There was another big number put up by Washington County last week: 442. That’s how many yards Gray, a senior, ran for against Pierce County. Committed to Georgia Tech, Gray scored eight rushing touchdowns, six of which were for 40 or more yards. The yardage total is good for the No. 5 spot on the GHSFHA all-time list, and the touchdown total put him in a tie for second all-time behind the 10 scored by Calhoun’s Kenneth Moore in 1948.
According to the Georgia High School Football Daily, both the rushing and touchdown totals were state records for a quarterback.
“He had great blocking, and he’s a great athlete,” Washington County head coach Joel Ingram said. “If you give him enough room, he can take what an average player can get, a 3- or 4-yard run, and turn it into a 40-, 50-yard run.
“I’d like to take credit and say it’s coaching, but he’s just a great player.”

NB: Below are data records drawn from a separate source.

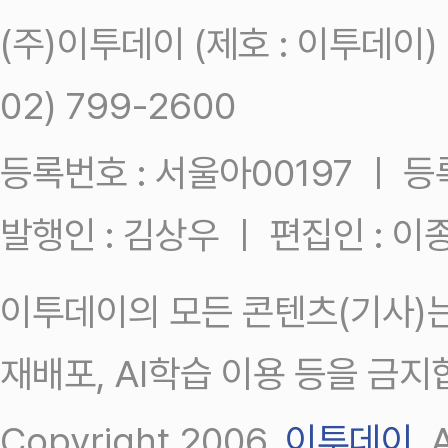
(주)이투데이 (제호 : 이투데이
02) 799-2600
등록번호 : 서울아00197 ㅣ 등록일
발행인 : 김상우 ㅣ 편집인 : 
이투데이의 모든 콘텐츠(기사)는
재배포, AI학습 이용 등을 금지
Copyright 2006.
이투데이
.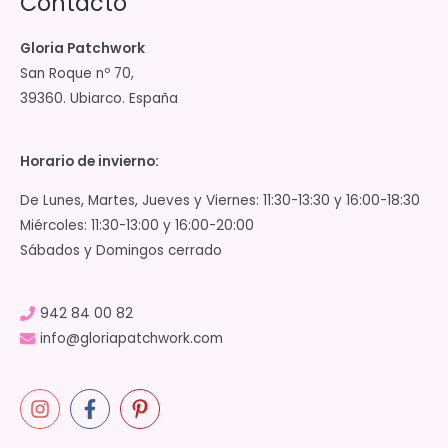
Contacto
Gloria Patchwork
San Roque nº 70,
39360. Ubiarco. España
Horario de invierno:
De Lunes, Martes, Jueves y Viernes: 11:30-13:30 y 16:00-18:30
Miércoles: 11:30-13:00 y 16:00-20:00
Sábados y Domingos cerrado
942 84 00 82
info@gloriapatchwork.com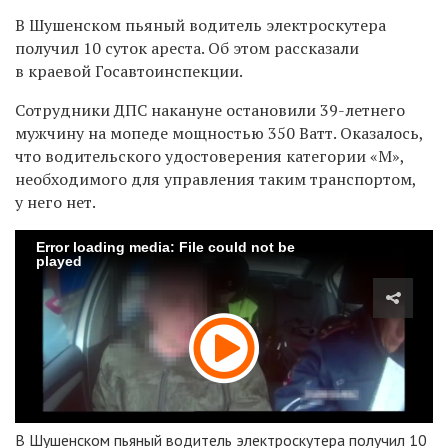
В Шушенском пьяный водитель электроскутера
получил 10 суток ареста. Об этом рассказали
в краевой Госавтоинспекции.
Сотрудники ДПС накануне остановили 39-летнего
мужчину на мопеде мощностью 350 Ватт. Оказалось,
что водительского удостоверения категории
«М»,
необходимого для управления таким транспортом,
у него нет.
Error loading media: File could not be
played
В Шушенском пьяный водитель электроскутера получил 10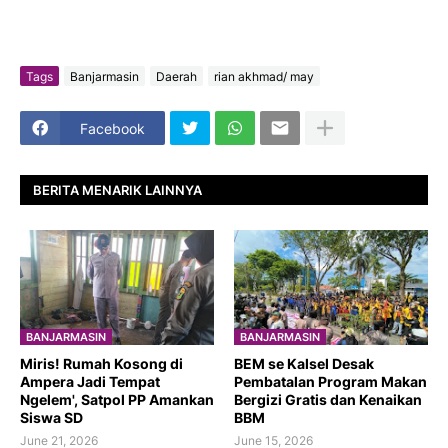
Tags
Banjarmasin
Daerah
rian akhmad/ may
Facebook
BERITA MENARIK LAINNYA
BANJARMASIN
BANJARMASIN
​Miris! Rumah Kosong di
BEM se Kalsel Desak
Ampera Jadi Tempat
Pembatalan Program Makan
Ngelem', Satpol PP Amankan
Bergizi Gratis dan Kenaikan
Siswa SD
BBM
June 21, 2026
June 15, 2026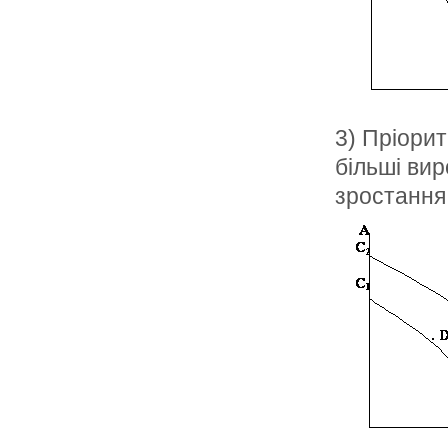
3) Пріори
більші вир
зростання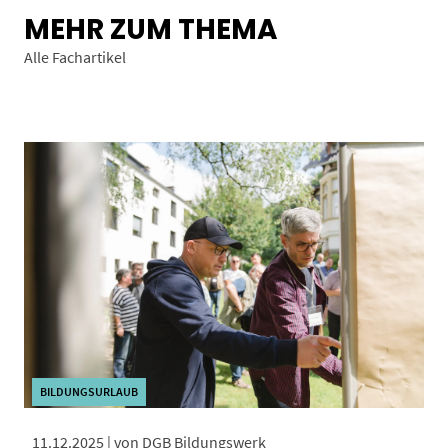
MEHR ZUM THEMA
Alle Fachartikel
BILDUNGSURLAUB
11.12.2025 | von DGB Bildungswerk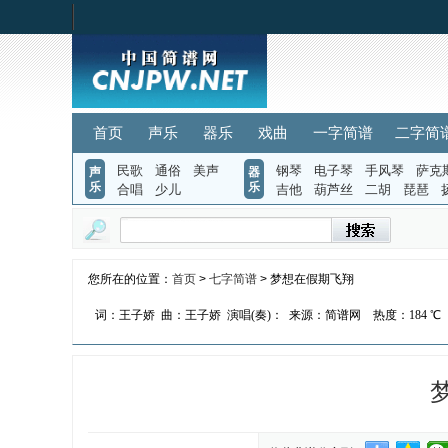
首页
声乐
器乐
戏曲
一字简谱
二字简
民歌
通俗
美声
钢琴
电子琴
手风琴
萨克
声
器
乐
乐
合唱
少儿
吉他
葫芦丝
二胡
琵琶
您所在的位置：
首页
>
七字简谱
> 梦想在假期飞翔
词：王子娇
曲：王子娇
演唱(奏)：
来源：简谱网
热度：
184 ℃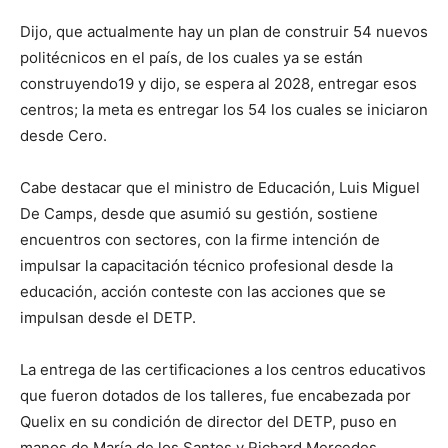
Dijo, que actualmente hay un plan de construir 54 nuevos
politécnicos en el país, de los cuales ya se están
construyendo19 y dijo, se espera al 2028, entregar esos
centros; la meta es entregar los 54 los cuales se iniciaron
desde Cero.
Cabe destacar que el ministro de Educación, Luis Miguel
De Camps, desde que asumió su gestión, sostiene
encuentros con sectores, con la firme intención de
impulsar la capacitación técnico profesional desde la
educación, acción conteste con las acciones que se
impulsan desde el DETP.
La entrega de las certificaciones a los centros educativos
que fueron dotados de los talleres, fue encabezada por
Quelix en su condición de director del DETP, puso en
manos de María de los Santos y Richard Mercedes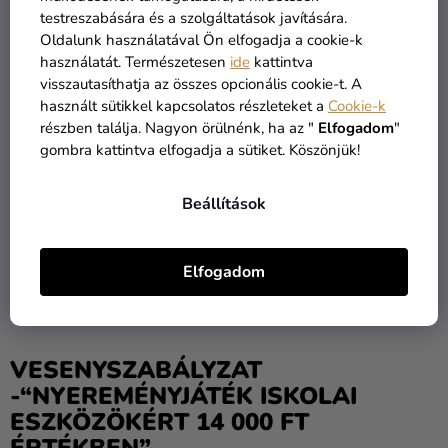
A szervező fenntartja a jogot, hogy helyettesítse a díjat,
testreszabására és a szolgáltatások javítására.
más hasonló típusú díjjal és értékekkel, ugyanúgy ahogy
Oldalunk használatával Ön elfogadja a cookie-k
fenntartja a jogot megváltoztatni a feltételeket, amelyek a
használatát. Természetesen
ide
kattintva
díj átadásához kapcsolódnak.
visszautasíthatja az összes opcionális cookie-t. A
használt sütikkel kapcsolatos részleteket a
Cookie-k
A szervező nem vállal felelősséget semmilyen kárért,
részben találja. Nagyon örülnénk, ha az "
Elfogadom
"
amely a versenyzőknél keletkezett a verseny rendezése
gombra kattintva elfogadja a sütiket. Köszönjük!
alatt, ami beleérti az elérhetetlenséget / hibákat a technikai
berendezések és hálózatoknál, amelyek által a verseny
Beállítások
rendeződik.
A verseny szabályai HeliumKing.HU adatlapján a Facebook
Elfogadom
közösségi oldalon lesznek kihirdetve.
VESENYSZABÁLYZAT
-“NYEREMÉNYJÁTÉK ISKOLAI
ESZKÖZÖKÉRT 14 000 FT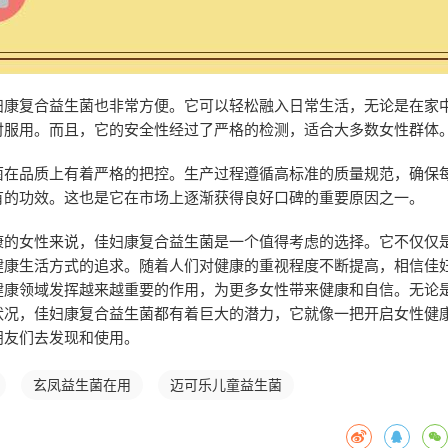
妇康复合益生菌也非常方便。它可以轻松融入日常生活，无论是在家
时服用。而且，它的安全性经过了严格的检测，适合大多数女性群体
菌在品质上有着严格的把控。生产过程遵循高标准的质量规范，确保
有的功效。这也是它在市场上逐渐获得良好口碑的重要原因之一。
康的女性来说，佳妇康复合益生菌是一个值得考虑的选择。它不仅仅
健康生活方式的追求。随着人们对健康的重视程度不断提高，相信佳
健康领域发挥越来越重要的作用，为更多女性带来健康和自信。无论
状况，佳妇康复合益生菌都有着巨大的潜力，它就像一把开启女性健
朋友们去发现和使用。
玄凤益生菌在用
迈可乐儿童益生菌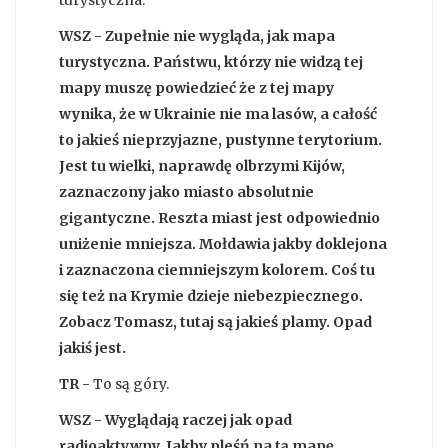
turystyczna.
WSZ - Zupełnie nie wygląda, jak mapa
turystyczna. Państwu, którzy nie widzą tej
mapy muszę powiedzieć że z tej mapy
wynika, że w Ukrainie nie ma lasów, a całość
to jakieś nieprzyjazne, pustynne terytorium.
Jest tu wielki, naprawdę olbrzymi Kijów,
zaznaczony jako miasto absolutnie
gigantyczne. Reszta miast jest odpowiednio
uniżenie mniejsza. Mołdawia jakby doklejona
i zaznaczona ciemniejszym kolorem. Coś tu
się też na Krymie dzieje niebezpiecznego.
Zobacz Tomasz, tutaj są jakieś plamy. Opad
jakiś jest.
TR -
To są góry.
WSZ - Wyglądają raczej jak opad
radioaktywny. Jakby pleśń na tą mapę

Gray said Washington County’s offensive line did a superb job of taking out Pierce County’s front seven, leaving him with plenty of open field to work with. Ingram, meanwhile, said Gray also took advantage of his basketball skill set, faking defenders out as if he were dribbling toward the basket.
“I was getting some great blocks from the line,” Gray said. “They were doubling the linebackers. They were well-prepared. I like what they did. They did a great job.”
Said Ingram, “He’s got a lot of God-given talent. He just follows his blockers. Sometimes I think it’s just some of the basketball coming out in him. ... He may reverse field or find a blocker. That’s like finding screens or picks or whatnot. It’s definitely a comfort having him back there, because he is so smart and he can make so many plays with his legs and throw the football.”
Ingram said the players Washington County has on the offensive line and defensive front seven aren’t the biggest out there. What the players and coaching staff do, however, is to keep things flexible.
For example, when senior middle linebacker/tight end Stacy Thompson was lost for the season with an injury sustained Sept. 12 against Veterans, others, including senior middle linebacker/fullback Antwoin Butts, stepped up.
“We’ve made it work up to this point, but every week is different; every week is a different challenge,” Ingram said. “Usually, you have a lot of linemen in a high school, usually big guys who don’t really move well. We’ll try to find a place for them and use them more against running teams and use slender guys to try to defend passing teams and more spread teams. We try to adapt what we do to our personnel instead of trying to adapt our personnel.
“We haven’t had to make too many adjustments to what we do, but we usually try to place a player or don’t make him do the things (a certain player) did. We’ll make it where what we do in our calls is tailored to what his strong suit is.”